Easy to lose yourself in this stunning postapocalyptic cat adventure


I'm not exactly sure what I was expecting from BlueTwelve Studio’s Stray. Some type of open-world being-a-cat simulator, maybe? A giant sandbox world where I could leap around and knock things over and nuzzle strangers and meow at everyone? What I got instead was a fairly restrictive platformer with traditional graphic adventure elements that was far more focused on its impressive robot setting than its cute little cat-tagonist. Don't get me wrong: You can still leap around and knock things over and nuzzle strangers and meow at everyone! But that unhinged freedom of being a feline is noticeably absent and initially a bit disappointing. Yet expectations can be deceiving, so once I looked past what I’d anticipated from all the hype and accepted the game for what it actually is, I found a beautiful and moving experience in a vibrant and fascinating world.
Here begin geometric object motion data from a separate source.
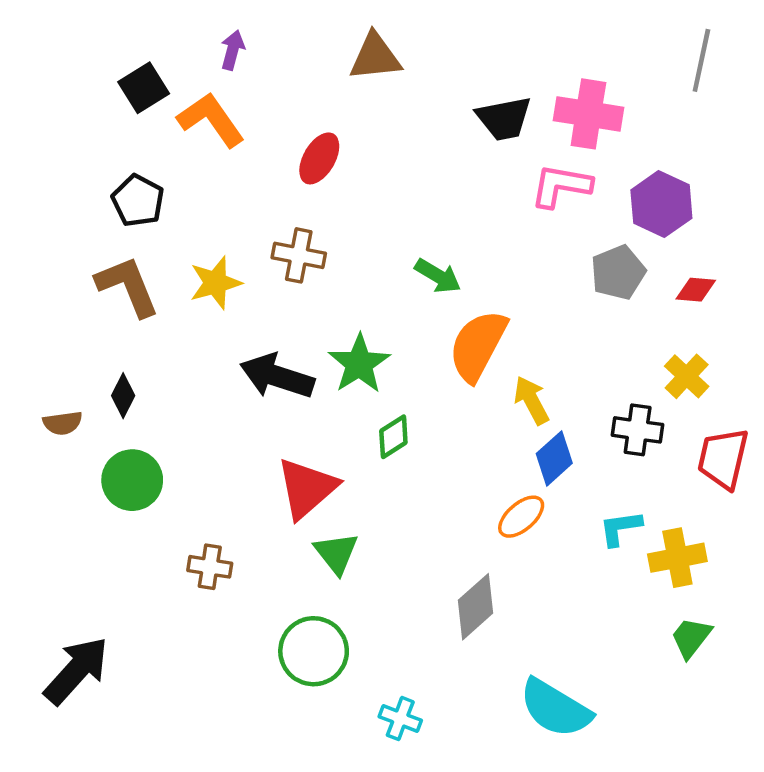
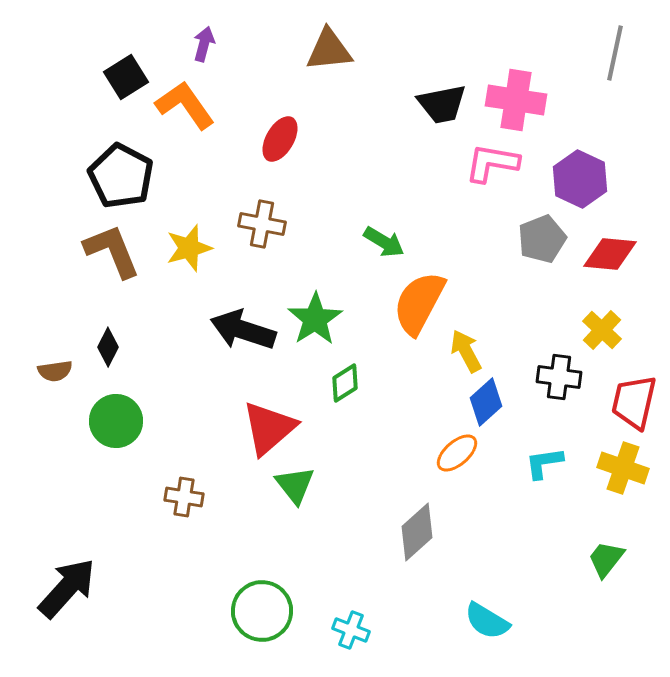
black pentagon: (138, 201) -> (121, 176), size x1.4
red diamond: (696, 290) -> (610, 254), size x1.5
yellow cross: (677, 558) -> (623, 468), moved, turned 30
green circle: (314, 651) -> (262, 611), moved
cyan semicircle: (555, 708) -> (487, 621), size x0.7

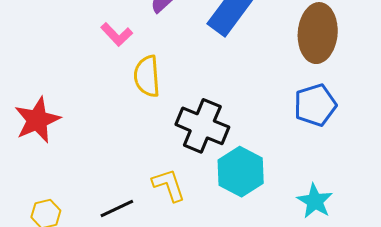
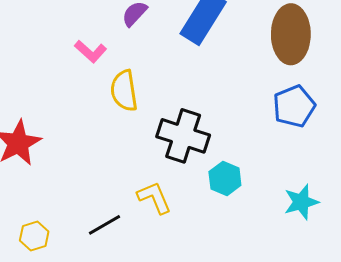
cyan hexagon: (241, 172) -> (225, 178), size x0.7
cyan star: (315, 201) -> (301, 202), turned 30

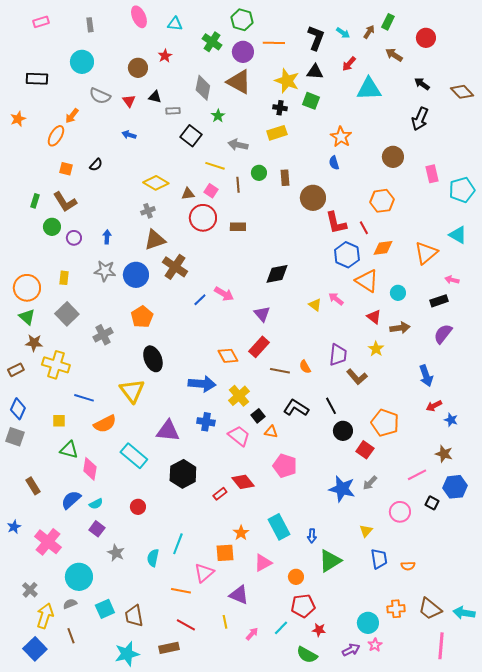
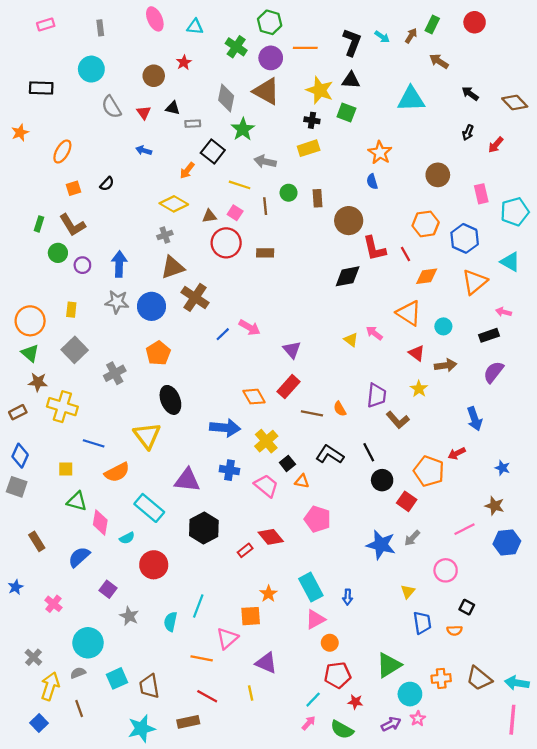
red circle: (426, 38) -> (475, 22), moved
red arrow: (349, 64) -> (496, 145), moved
gray semicircle: (100, 96) -> (111, 107), turned 35
orange arrow: (72, 116) -> (187, 170), moved
green star: (218, 116) -> (243, 129), size x1.5
black arrow: (420, 119) -> (468, 133), size x0.6
orange square: (66, 169) -> (74, 188), turned -32
blue arrow: (107, 237) -> (119, 264), size x1.6
blue hexagon: (347, 255) -> (465, 238), moved
black diamond: (277, 274) -> (348, 276), moved
red arrow: (434, 406) -> (457, 453), moved
black square: (432, 503) -> (467, 607), moved
cyan semicircle: (96, 504) -> (127, 538), moved
red circle: (138, 507) -> (154, 565), size x1.6
pink cross: (48, 542) -> (53, 604), size x0.6
green triangle: (330, 561) -> (389, 665), moved
pink triangle: (263, 563) -> (315, 619), moved
pink arrow: (252, 634) -> (309, 723), moved
pink line: (441, 646) -> (512, 720), moved
blue square: (35, 649) -> (39, 723), size x0.7

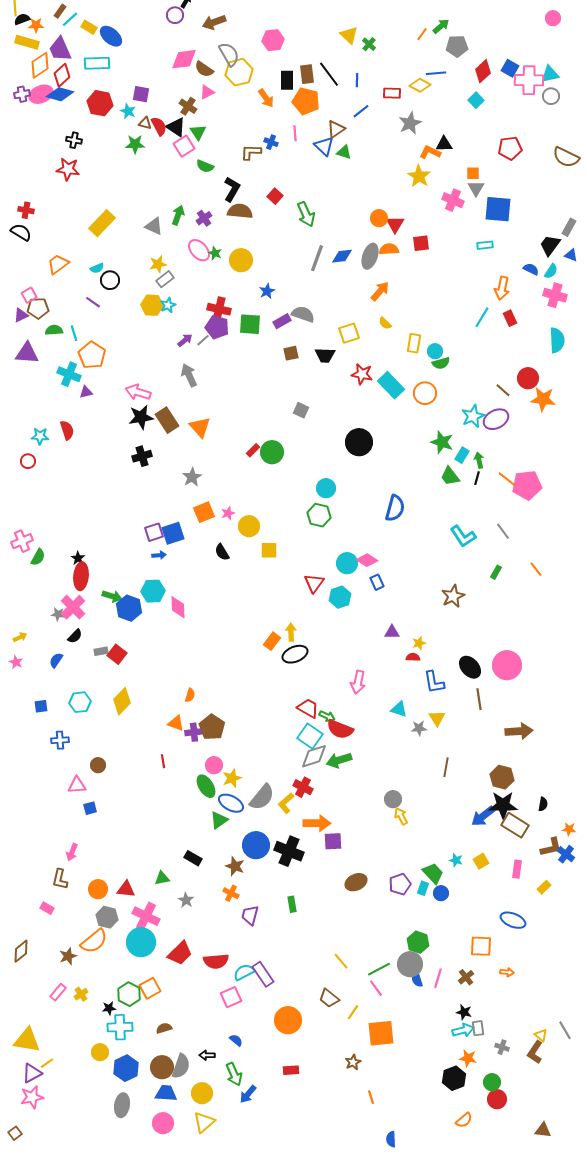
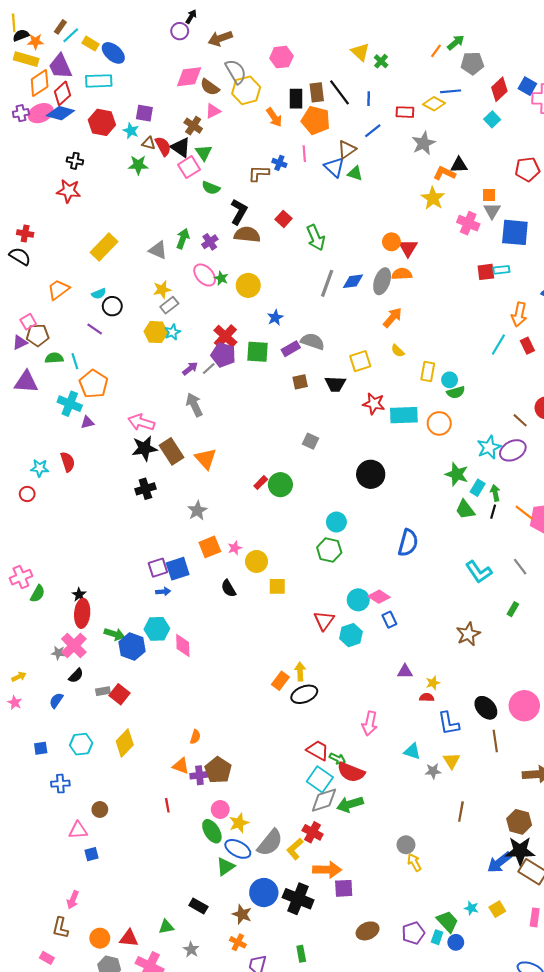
red square: (421, 243) -> (486, 272), moved
red cross: (219, 309) -> (225, 336), turned 30
cyan rectangle: (391, 385) -> (404, 415), turned -48

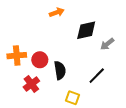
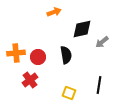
black semicircle: (60, 70) -> (66, 55), moved
black line: (97, 76) -> (99, 85), moved, turned -36

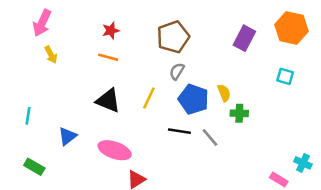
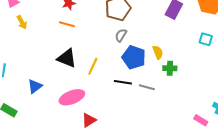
yellow line: (149, 98) -> (93, 66), moved
gray line: (210, 137) -> (147, 87), turned -35
pink ellipse: (115, 150) -> (72, 97), turned -40

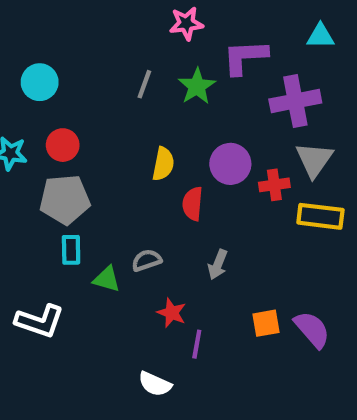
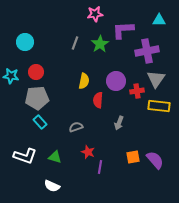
cyan rectangle: (71, 250) -> (40, 122), turned -40
gray arrow: (218, 264) -> (119, 123), moved
green triangle: (107, 279) -> (55, 157), moved
white semicircle: (155, 384) -> (52, 186), moved

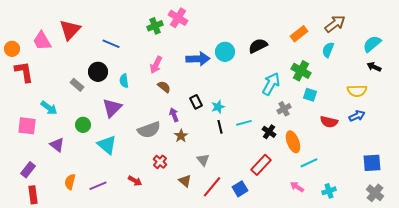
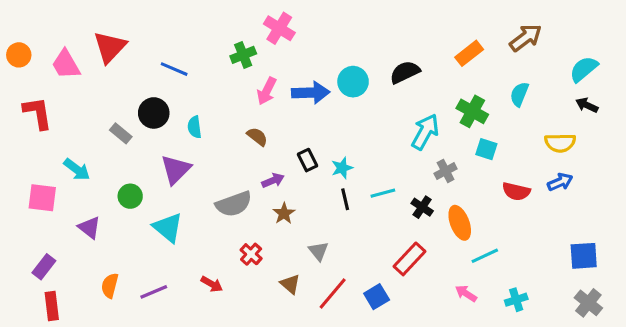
green cross: (155, 26) -> (243, 55), moved
orange circle: (12, 49) -> (19, 55), moved
cyan semicircle: (328, 50) -> (519, 94), moved
pink arrow: (156, 65) -> (267, 91), moved
purple arrow: (174, 115) -> (273, 180), turned 88

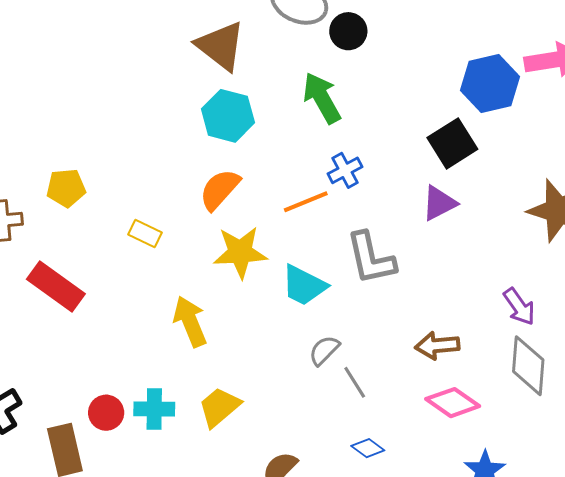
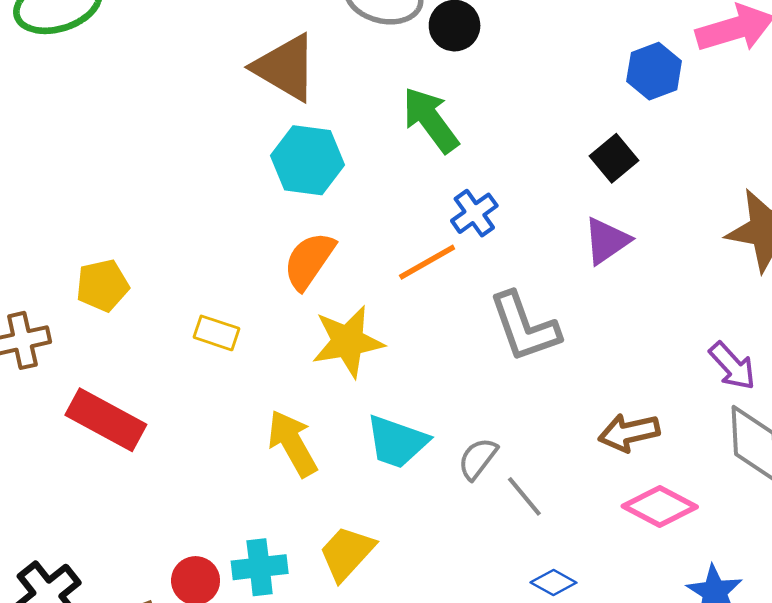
blue hexagon: (490, 84) -> (654, 71), size x0.7
black square: (452, 143) -> (614, 158), size x0.7
cyan trapezoid: (304, 285) -> (397, 442), moved

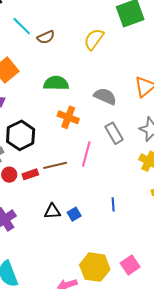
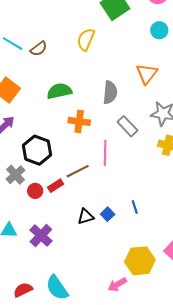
gray semicircle: (105, 96) -> (110, 92), turned 85
blue line: (113, 204) -> (135, 207), moved

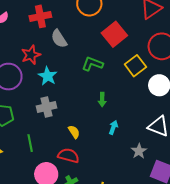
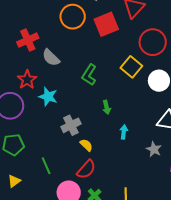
red square: (114, 34) -> (106, 24), moved, turned 30
green L-shape: (92, 64) -> (89, 75), turned -65
gray cross: (47, 107) -> (71, 125), moved
red semicircle: (68, 156) -> (86, 169), turned 130

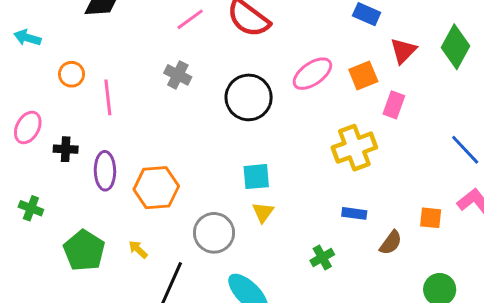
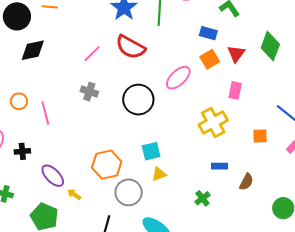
orange square: (363, 76) -> (210, 59), moved
purple ellipse: (105, 171) -> (53, 176), moved, turned -35
orange hexagon: (156, 188) -> (107, 165), moved
yellow triangle: (263, 212) -> (159, 174), turned 42
orange square: (431, 218) -> (260, 136), moved
yellow arrow: (138, 249) -> (74, 194), moved

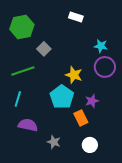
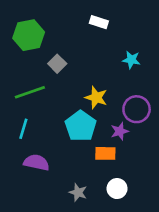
purple circle: (105, 67) -> (137, 109), moved
orange rectangle: (81, 118) -> (105, 153), turned -63
gray star: (54, 142) -> (78, 192), moved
Stray opens quietly and simply, with a subdued, moody tableau. It's raining outside and your goal is simply to get your furry legs under you as you pad around an old overgrown service tunnel. You and your three friends have gathered around in this clearly postapocalyptic hovel, sheltering from the storm outside, and you, an orange cat, get to familiarize yourself with the game's primary means of interaction. Namely, as you approach things you can interact with, you'll see a button prompt appear near them. Pressing it will allow you to do cat stuff. You can groom and cuddle and bat at your friends before settling down for a nice nap. When the storm clears, it's time to go exploring.

In this gentle tutorial sequence, Stray introduces you to all your major actions. One button lets you run; another lets you meow. On a gamepad, a rhythmic back-and-forth on the shoulder buttons (which, honestly, is kind of tricky at first) allows you to knead objects. And, most importantly, one button allows you to jump, though you can only do so when prompted. This was my first major disappointment. You can't leap around indiscriminately, but as you approach most surfaces, you see a little button prompt hovering around their edges. This is what allows you to jump. Your one point of freedom is that as you walk around a platform, the prompt will follow your position along the edge of the surface, allowing you to take off from different angles. The upside is that these prompts are just about everywhere, and each leap looks fluid and natural and exceptionally cat-like. The downside is that limiting freedom in this way is decidedly un-cat-like, and definitely takes a while to adapt to.

While walking with your furry pals in this first ten minutes of gameplay, you not only get the feel for the controls and your abilities, you also get a good look at this unusual world. There are no humans around, and all reminders of sentient life – pipes, electronics, structures – are rusted, disused, and fully overgrown with lush vegetation. It's like a gentle little cat playground where the blue sky overhead and verdant greenery all around are disturbed only by the soft dripping of water or the light thumping of cat feet. Until you fall down a massive hole to your apparent death.

The end.

Okay, not really. Cats, you know? They always land on their feet. And so have you, albeit wounded, in a cluttered, dingy pit of trash, enclosed on all sides by old cement and debris with no apparent signs of life but the stinging neon flickering along the corridor. You stumble, you black out, you wake back up, you limp along. You eventually recover and find more tunnels to explore. They take you out to cramped, narrow streets, filled with abandoned buildings and traces of what appears to be a dead civilization.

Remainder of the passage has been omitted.